##### Information

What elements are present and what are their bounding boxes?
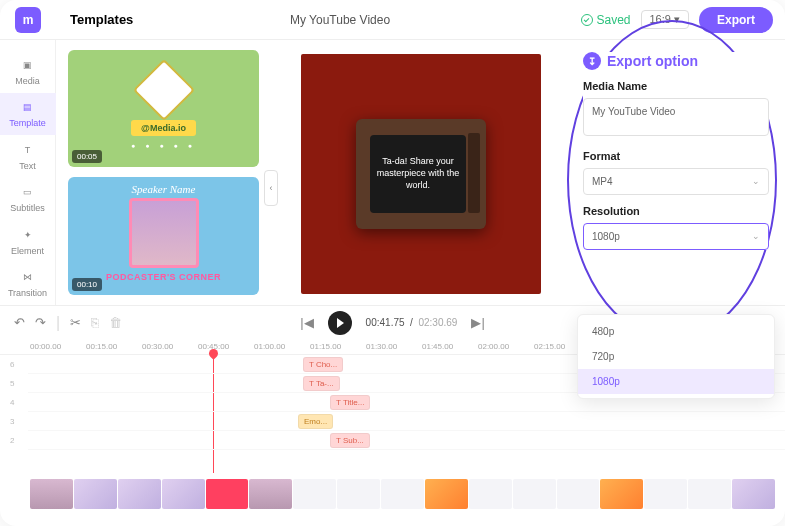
timeline-clip[interactable]: T Sub... <box>330 433 370 448</box>
timeline-clip[interactable]: T Ta-... <box>303 376 340 391</box>
chevron-down-icon: ⌄ <box>752 231 760 241</box>
media-name-label: Media Name <box>583 80 769 92</box>
resolution-option[interactable]: 480p <box>578 319 774 344</box>
format-label: Format <box>583 150 769 162</box>
delete-button[interactable]: 🗑 <box>109 315 122 330</box>
sidebar-item-template[interactable]: ▤Template <box>0 93 56 136</box>
caption-text: Ta-da! Share your masterpiece with the w… <box>376 156 460 191</box>
timeline-clip[interactable]: Emo... <box>298 414 333 429</box>
sidebar-item-media[interactable]: ▣Media <box>0 50 56 93</box>
panel-title: Templates <box>56 12 133 27</box>
media-name-input[interactable] <box>583 98 769 136</box>
save-status: Saved <box>581 13 630 27</box>
export-panel-title: ↧ Export option <box>583 52 769 70</box>
chevron-down-icon: ⌄ <box>752 176 760 186</box>
timeline-clip[interactable]: T Cho... <box>303 357 343 372</box>
sidebar-item-transition[interactable]: ⋈Transition <box>0 263 56 306</box>
app-logo[interactable]: m <box>15 7 41 33</box>
chevron-down-icon: ▾ <box>674 13 680 25</box>
undo-button[interactable]: ↶ <box>14 315 25 330</box>
check-icon <box>581 14 593 26</box>
aspect-ratio-select[interactable]: 16:9 ▾ <box>641 10 689 29</box>
template-card[interactable]: Speaker Name PODCASTER'S CORNER 00:10 <box>68 177 259 295</box>
duration-badge: 00:05 <box>72 150 102 163</box>
text-icon: T <box>19 142 37 158</box>
transition-icon: ⋈ <box>19 269 37 285</box>
template-card[interactable]: @Media.io ● ● ● ● ● 00:05 <box>68 50 259 167</box>
subtitles-icon: ▭ <box>19 184 37 200</box>
resolution-option[interactable]: 1080p <box>578 369 774 394</box>
resolution-dropdown: 480p720p1080p <box>577 314 775 399</box>
play-button[interactable] <box>328 311 352 335</box>
cut-button[interactable]: ✂ <box>70 315 81 330</box>
copy-button[interactable]: ⎘ <box>91 315 99 330</box>
sidebar-item-subtitles[interactable]: ▭Subtitles <box>0 178 56 221</box>
project-name[interactable]: My YouTube Video <box>290 13 390 27</box>
duration-badge: 00:10 <box>72 278 102 291</box>
timeline-track[interactable]: 3Emo... <box>28 412 785 431</box>
timeline-clip[interactable]: T Title... <box>330 395 370 410</box>
video-preview[interactable]: Ta-da! Share your masterpiece with the w… <box>301 54 541 294</box>
collapse-panel-button[interactable]: ‹ <box>264 170 278 206</box>
resolution-label: Resolution <box>583 205 769 217</box>
redo-button[interactable]: ↷ <box>35 315 46 330</box>
thumbnail-strip[interactable] <box>30 479 775 509</box>
media-icon: ▣ <box>19 57 37 73</box>
time-display: 00:41.75 / 02:30.69 <box>366 317 458 328</box>
format-select[interactable]: MP4⌄ <box>583 168 769 195</box>
skip-start-button[interactable]: |◀ <box>300 315 313 330</box>
skip-end-button[interactable]: ▶| <box>471 315 484 330</box>
export-icon: ↧ <box>583 52 601 70</box>
resolution-option[interactable]: 720p <box>578 344 774 369</box>
template-icon: ▤ <box>19 99 37 115</box>
export-button[interactable]: Export <box>699 7 773 33</box>
resolution-select[interactable]: 1080p⌄ <box>583 223 769 250</box>
sidebar-item-text[interactable]: TText <box>0 135 56 178</box>
timeline-track[interactable]: 2T Sub... <box>28 431 785 450</box>
sidebar-item-element[interactable]: ✦Element <box>0 220 56 263</box>
element-icon: ✦ <box>19 227 37 243</box>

##########

◆ **Assignment**
Write the records out again exactly; none of the pictures belong in the copy.

◆ **Written solution**
What elements are present and what are their bounding boxes?
timeline-clip[interactable]: T Sub... <box>330 433 370 448</box>
timeline-clip[interactable]: T Ta-... <box>303 376 340 391</box>
chevron-down-icon: ⌄ <box>752 231 760 241</box>
media-name-label: Media Name <box>583 80 769 92</box>
resolution-option[interactable]: 480p <box>578 319 774 344</box>
format-label: Format <box>583 150 769 162</box>
delete-button[interactable]: 🗑 <box>109 315 122 330</box>
sidebar-item-template[interactable]: ▤Template <box>0 93 56 136</box>
caption-text: Ta-da! Share your masterpiece with the w… <box>376 156 460 191</box>
timeline-clip[interactable]: Emo... <box>298 414 333 429</box>
sidebar-item-media[interactable]: ▣Media <box>0 50 56 93</box>
panel-title: Templates <box>56 12 133 27</box>
media-name-input[interactable] <box>583 98 769 136</box>
save-status: Saved <box>581 13 630 27</box>
export-panel-title: ↧ Export option <box>583 52 769 70</box>
chevron-down-icon: ⌄ <box>752 176 760 186</box>
timeline-clip[interactable]: T Cho... <box>303 357 343 372</box>
sidebar-item-transition[interactable]: ⋈Transition <box>0 263 56 306</box>
app-logo[interactable]: m <box>15 7 41 33</box>
chevron-down-icon: ▾ <box>674 13 680 25</box>
undo-button[interactable]: ↶ <box>14 315 25 330</box>
check-icon <box>581 14 593 26</box>
aspect-ratio-select[interactable]: 16:9 ▾ <box>641 10 689 29</box>
template-card[interactable]: Speaker Name PODCASTER'S CORNER 00:10 <box>68 177 259 295</box>
duration-badge: 00:05 <box>72 150 102 163</box>
text-icon: T <box>19 142 37 158</box>
transition-icon: ⋈ <box>19 269 37 285</box>
template-card[interactable]: @Media.io ● ● ● ● ● 00:05 <box>68 50 259 167</box>
subtitles-icon: ▭ <box>19 184 37 200</box>
resolution-option[interactable]: 1080p <box>578 369 774 394</box>
resolution-dropdown: 480p720p1080p <box>577 314 775 399</box>
play-button[interactable] <box>328 311 352 335</box>
cut-button[interactable]: ✂ <box>70 315 81 330</box>
copy-button[interactable]: ⎘ <box>91 315 99 330</box>
sidebar-item-subtitles[interactable]: ▭Subtitles <box>0 178 56 221</box>
project-name[interactable]: My YouTube Video <box>290 13 390 27</box>
duration-badge: 00:10 <box>72 278 102 291</box>
timeline-track[interactable]: 3Emo... <box>28 412 785 431</box>
timeline-clip[interactable]: T Title... <box>330 395 370 410</box>
video-preview[interactable]: Ta-da! Share your masterpiece with the w… <box>301 54 541 294</box>
collapse-panel-button[interactable]: ‹ <box>264 170 278 206</box>
resolution-label: Resolution <box>583 205 769 217</box>
redo-button[interactable]: ↷ <box>35 315 46 330</box>
thumbnail-strip[interactable] <box>30 479 775 509</box>
media-icon: ▣ <box>19 57 37 73</box>
time-display: 00:41.75 / 02:30.69 <box>366 317 458 328</box>
format-select[interactable]: MP4⌄ <box>583 168 769 195</box>
skip-start-button[interactable]: |◀ <box>300 315 313 330</box>
skip-end-button[interactable]: ▶| <box>471 315 484 330</box>
export-icon: ↧ <box>583 52 601 70</box>
resolution-option[interactable]: 720p <box>578 344 774 369</box>
template-icon: ▤ <box>19 99 37 115</box>
export-button[interactable]: Export <box>699 7 773 33</box>
resolution-select[interactable]: 1080p⌄ <box>583 223 769 250</box>
sidebar-item-text[interactable]: TText <box>0 135 56 178</box>
timeline-track[interactable]: 2T Sub... <box>28 431 785 450</box>
sidebar-item-element[interactable]: ✦Element <box>0 220 56 263</box>
element-icon: ✦ <box>19 227 37 243</box>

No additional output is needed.